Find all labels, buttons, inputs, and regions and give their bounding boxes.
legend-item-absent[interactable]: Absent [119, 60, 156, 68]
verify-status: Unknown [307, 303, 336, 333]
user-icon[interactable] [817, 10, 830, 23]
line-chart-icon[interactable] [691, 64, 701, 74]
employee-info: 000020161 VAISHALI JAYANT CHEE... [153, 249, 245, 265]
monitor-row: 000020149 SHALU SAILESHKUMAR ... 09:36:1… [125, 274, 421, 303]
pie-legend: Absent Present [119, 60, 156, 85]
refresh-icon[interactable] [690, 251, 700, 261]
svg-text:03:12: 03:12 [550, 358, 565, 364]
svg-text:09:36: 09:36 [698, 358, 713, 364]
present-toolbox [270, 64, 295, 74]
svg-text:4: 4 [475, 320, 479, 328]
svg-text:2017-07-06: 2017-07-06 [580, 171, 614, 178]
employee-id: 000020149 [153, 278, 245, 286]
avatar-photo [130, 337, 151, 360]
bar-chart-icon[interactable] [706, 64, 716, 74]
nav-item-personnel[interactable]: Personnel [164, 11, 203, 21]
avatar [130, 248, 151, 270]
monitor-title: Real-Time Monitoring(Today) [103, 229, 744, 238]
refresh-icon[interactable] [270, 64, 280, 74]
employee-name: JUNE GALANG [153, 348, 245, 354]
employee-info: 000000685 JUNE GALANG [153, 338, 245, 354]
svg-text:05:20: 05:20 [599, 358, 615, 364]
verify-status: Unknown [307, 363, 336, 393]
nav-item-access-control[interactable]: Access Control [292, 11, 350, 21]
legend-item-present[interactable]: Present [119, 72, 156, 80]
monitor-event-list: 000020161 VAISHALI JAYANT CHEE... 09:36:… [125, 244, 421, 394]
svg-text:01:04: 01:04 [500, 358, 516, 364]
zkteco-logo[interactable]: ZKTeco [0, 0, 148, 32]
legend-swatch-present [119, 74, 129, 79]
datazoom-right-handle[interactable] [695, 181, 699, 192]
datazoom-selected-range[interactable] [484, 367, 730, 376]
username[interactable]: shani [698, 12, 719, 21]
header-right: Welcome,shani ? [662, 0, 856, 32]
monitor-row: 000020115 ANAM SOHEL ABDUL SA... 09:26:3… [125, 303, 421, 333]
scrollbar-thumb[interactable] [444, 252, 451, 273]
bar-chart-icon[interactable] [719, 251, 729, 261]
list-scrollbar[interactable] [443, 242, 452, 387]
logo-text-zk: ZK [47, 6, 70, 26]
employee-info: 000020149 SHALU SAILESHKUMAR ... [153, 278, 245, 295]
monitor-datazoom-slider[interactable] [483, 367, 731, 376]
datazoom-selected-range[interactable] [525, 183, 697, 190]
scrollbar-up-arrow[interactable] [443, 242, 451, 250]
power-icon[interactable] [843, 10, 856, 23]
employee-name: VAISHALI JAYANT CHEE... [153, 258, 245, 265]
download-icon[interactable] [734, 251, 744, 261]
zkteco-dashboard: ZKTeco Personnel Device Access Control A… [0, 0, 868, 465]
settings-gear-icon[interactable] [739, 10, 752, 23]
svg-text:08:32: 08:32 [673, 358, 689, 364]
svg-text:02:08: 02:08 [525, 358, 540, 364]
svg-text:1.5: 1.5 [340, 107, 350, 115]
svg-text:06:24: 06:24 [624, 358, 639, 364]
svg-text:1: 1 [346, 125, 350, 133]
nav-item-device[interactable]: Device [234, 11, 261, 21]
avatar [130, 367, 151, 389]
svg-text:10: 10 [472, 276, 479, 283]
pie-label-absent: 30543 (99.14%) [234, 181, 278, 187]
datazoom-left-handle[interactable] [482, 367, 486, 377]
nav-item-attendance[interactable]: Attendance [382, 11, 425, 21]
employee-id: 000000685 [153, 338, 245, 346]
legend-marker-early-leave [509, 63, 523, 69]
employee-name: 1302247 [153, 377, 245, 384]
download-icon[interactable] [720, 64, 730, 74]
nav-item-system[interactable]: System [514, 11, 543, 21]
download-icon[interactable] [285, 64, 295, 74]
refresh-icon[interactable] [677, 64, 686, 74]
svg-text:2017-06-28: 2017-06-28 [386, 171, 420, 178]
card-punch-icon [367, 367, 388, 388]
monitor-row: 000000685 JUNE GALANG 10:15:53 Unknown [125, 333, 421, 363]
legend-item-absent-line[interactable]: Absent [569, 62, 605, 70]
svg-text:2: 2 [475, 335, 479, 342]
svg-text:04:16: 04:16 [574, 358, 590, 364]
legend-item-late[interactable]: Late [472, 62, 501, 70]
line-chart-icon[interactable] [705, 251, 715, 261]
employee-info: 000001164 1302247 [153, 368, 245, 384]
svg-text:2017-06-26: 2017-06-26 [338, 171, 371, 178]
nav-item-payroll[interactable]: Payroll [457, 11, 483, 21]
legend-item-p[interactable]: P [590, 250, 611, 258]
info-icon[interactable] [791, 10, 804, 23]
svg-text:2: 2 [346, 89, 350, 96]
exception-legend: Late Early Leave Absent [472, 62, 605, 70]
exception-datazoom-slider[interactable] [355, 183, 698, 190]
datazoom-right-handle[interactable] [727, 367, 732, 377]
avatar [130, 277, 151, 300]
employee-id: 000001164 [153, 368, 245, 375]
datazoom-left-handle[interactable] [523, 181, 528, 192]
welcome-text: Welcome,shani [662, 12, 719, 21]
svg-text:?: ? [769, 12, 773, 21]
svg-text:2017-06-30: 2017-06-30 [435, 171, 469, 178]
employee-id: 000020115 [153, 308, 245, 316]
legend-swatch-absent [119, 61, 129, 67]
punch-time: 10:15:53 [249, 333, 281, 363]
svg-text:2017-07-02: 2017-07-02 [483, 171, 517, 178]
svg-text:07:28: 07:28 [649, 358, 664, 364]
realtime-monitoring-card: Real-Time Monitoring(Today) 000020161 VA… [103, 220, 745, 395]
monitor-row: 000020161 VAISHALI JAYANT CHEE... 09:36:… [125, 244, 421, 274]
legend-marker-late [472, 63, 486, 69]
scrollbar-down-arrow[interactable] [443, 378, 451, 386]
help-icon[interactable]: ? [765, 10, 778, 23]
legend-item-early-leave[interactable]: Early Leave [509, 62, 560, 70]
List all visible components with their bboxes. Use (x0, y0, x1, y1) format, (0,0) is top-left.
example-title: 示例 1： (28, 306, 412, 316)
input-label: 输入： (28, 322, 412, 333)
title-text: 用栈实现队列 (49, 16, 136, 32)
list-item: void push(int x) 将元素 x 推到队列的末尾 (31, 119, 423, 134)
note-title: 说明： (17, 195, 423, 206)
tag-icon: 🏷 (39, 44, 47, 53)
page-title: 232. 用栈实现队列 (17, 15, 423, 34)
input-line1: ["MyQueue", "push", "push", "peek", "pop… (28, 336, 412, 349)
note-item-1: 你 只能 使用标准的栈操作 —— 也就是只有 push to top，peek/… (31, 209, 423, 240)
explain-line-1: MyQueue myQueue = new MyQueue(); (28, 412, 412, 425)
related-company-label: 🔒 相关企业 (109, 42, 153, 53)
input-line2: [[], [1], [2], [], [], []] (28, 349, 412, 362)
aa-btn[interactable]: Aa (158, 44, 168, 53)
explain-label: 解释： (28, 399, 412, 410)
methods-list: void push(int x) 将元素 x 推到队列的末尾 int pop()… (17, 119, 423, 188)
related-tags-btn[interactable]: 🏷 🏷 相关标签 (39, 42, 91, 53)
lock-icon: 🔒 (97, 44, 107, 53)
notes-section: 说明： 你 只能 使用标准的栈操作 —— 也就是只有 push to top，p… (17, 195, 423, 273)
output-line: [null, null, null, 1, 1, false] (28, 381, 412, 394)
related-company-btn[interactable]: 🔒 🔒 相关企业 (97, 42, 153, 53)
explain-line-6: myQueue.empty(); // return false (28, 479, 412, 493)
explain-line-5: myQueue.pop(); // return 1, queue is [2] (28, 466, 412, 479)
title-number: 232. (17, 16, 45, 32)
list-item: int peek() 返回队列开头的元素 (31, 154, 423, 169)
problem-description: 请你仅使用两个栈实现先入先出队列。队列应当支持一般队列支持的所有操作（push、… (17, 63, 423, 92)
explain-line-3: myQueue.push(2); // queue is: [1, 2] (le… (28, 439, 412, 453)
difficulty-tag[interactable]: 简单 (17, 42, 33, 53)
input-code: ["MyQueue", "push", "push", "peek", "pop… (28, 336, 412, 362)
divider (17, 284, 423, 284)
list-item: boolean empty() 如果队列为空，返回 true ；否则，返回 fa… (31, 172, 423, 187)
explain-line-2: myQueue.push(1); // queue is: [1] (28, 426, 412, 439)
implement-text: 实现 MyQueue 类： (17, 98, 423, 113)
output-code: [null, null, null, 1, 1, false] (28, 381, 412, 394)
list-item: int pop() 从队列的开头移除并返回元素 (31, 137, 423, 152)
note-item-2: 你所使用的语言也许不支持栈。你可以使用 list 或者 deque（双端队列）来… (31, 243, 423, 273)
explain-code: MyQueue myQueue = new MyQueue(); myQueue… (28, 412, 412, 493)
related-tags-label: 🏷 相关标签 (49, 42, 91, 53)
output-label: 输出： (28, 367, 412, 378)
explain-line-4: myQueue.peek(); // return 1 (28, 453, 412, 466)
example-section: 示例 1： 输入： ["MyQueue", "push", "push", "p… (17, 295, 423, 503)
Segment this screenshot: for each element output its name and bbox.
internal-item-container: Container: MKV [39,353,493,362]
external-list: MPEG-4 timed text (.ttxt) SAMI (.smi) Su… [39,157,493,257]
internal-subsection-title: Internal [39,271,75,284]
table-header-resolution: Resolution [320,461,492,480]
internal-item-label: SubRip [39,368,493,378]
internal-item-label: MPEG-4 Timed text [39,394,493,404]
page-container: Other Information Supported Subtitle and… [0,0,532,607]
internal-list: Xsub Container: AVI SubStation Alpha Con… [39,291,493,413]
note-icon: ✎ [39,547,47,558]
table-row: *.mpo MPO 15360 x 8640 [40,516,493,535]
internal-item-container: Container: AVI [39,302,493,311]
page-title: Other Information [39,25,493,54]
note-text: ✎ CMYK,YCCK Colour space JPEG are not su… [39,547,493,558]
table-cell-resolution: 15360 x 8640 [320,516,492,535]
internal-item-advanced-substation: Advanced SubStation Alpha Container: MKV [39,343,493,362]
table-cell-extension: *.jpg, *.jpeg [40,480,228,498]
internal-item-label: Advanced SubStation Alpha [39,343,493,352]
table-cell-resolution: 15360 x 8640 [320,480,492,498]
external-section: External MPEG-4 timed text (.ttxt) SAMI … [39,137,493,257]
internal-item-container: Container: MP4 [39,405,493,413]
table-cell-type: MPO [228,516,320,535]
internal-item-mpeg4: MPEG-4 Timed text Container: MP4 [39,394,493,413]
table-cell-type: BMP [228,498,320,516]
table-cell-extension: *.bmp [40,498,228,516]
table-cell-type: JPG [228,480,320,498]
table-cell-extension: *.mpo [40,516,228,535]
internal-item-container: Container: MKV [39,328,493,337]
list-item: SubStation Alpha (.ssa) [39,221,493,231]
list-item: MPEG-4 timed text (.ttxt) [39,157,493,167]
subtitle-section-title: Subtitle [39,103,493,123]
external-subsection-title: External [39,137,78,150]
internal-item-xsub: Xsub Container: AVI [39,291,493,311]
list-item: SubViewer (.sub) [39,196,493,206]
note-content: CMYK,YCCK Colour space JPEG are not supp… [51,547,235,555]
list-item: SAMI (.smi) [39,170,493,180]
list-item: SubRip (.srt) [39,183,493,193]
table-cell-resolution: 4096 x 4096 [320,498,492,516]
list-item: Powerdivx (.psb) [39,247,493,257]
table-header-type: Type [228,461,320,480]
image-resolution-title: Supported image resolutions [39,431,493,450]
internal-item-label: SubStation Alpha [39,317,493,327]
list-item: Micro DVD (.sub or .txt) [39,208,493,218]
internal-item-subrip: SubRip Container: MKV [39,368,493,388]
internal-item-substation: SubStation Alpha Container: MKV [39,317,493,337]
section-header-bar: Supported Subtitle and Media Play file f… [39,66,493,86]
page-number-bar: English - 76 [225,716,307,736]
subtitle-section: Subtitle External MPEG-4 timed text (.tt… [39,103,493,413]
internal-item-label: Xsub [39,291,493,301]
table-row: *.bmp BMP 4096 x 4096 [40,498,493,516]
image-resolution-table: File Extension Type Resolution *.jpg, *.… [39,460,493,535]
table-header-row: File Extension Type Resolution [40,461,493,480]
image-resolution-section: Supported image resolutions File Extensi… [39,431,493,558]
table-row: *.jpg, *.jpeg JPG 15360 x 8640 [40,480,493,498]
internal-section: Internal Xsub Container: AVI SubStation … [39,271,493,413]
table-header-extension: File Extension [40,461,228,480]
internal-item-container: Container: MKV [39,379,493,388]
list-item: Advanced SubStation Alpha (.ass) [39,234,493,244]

───

Where does the string "image" occur in the listing above? Return every line that contains it.

image-resolution-title: Supported image resolutions [39,431,493,450]
image-resolution-table: File Extension Type Resolution *.jpg, *.… [39,460,493,535]
image-resolution-section: Supported image resolutions File Extensi… [39,431,493,558]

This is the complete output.